I like to think of New Orleans as the intersection of South Broad Avenue and Toledano Street at 10 a.m., me in my car with the sunroof rolled back and all the windows wide open to let in the dust and the honking and the rumble of men and women on their way to work or nowhere at all. To my right, a SPUR gas station sold a gallon for $2.45; to my left, people waited for cheap bus rides in the relentless sun, and a seafood shop sold steamed crabs, juicy and tasting of the sweetest saltwater.
The rays beat down through the sunroof, baking the black, fake leather car seats. I wrapped the heavy humidity around me, the steam that fogged sunglasses and suffocated tourists and made night feel like day, the heat that stewed up corruption and poverty and gunshots and death, murders tallied day by day.
It was all the bad stuff, I wrote home to a friend in sterile Cincinnati, that made the city so good.
Between that blessed morning minute at Broad and Toledano and the smooth, cool moment when I passed the corner again from the opposite side, I played the intern at The Times-Picayune.

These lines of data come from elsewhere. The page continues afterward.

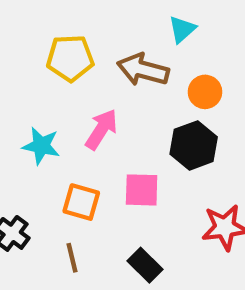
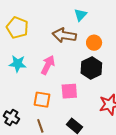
yellow pentagon: (70, 58) -> (17, 28), moved, turned 30
cyan star: (41, 146) -> (18, 64), moved

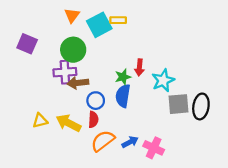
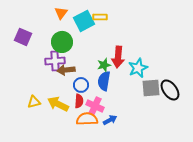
red arrow: (139, 67) -> (118, 57), size x1.5
black ellipse: (201, 106) -> (170, 90), turned -45
orange semicircle: (103, 141) -> (87, 119), turned 35
pink cross: (154, 148) -> (95, 106), moved

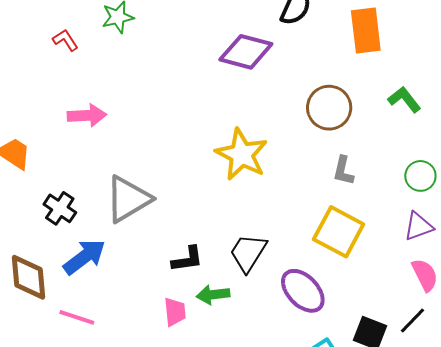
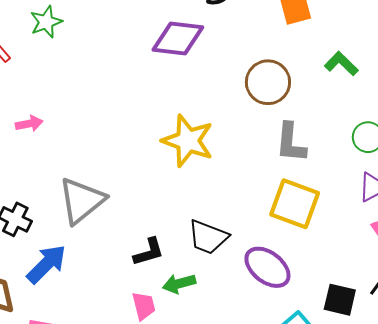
pink arrow: (87, 115) -> (29, 124), size x0.7
gray L-shape: (343, 171) -> (291, 143), size x1.4
black trapezoid: (248, 253) -> (208, 237), turned -93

Hemingway and O. Henry used to pick at the paper’s typewriters, and once upon a time, reporters would slide into the darkroom to sip a little bourbon. Or so one reporter told me. The aging newsroom displayed its two Pulitzers between the escalators, right where you couldn’t miss them. In the cafeteria, I ate the sweet butter biscuits that ladies pushed to me, saying, “Sugar” or “Miss April,” small names dropped into my hand with my pennies and dimes.
Sometimes my task was to seek the families of murdered men, a wrinkled police brief and a taped-over map to guide me. On one of my better days I found the dead man’s girlfriend standing at the site of the night’s fatal gunshots, her hands on her hips, scrutinizing the spot where the body had been found, half on sidewalk, half on grass. The scene had been swept clean of everything except an empty bag of Fritos.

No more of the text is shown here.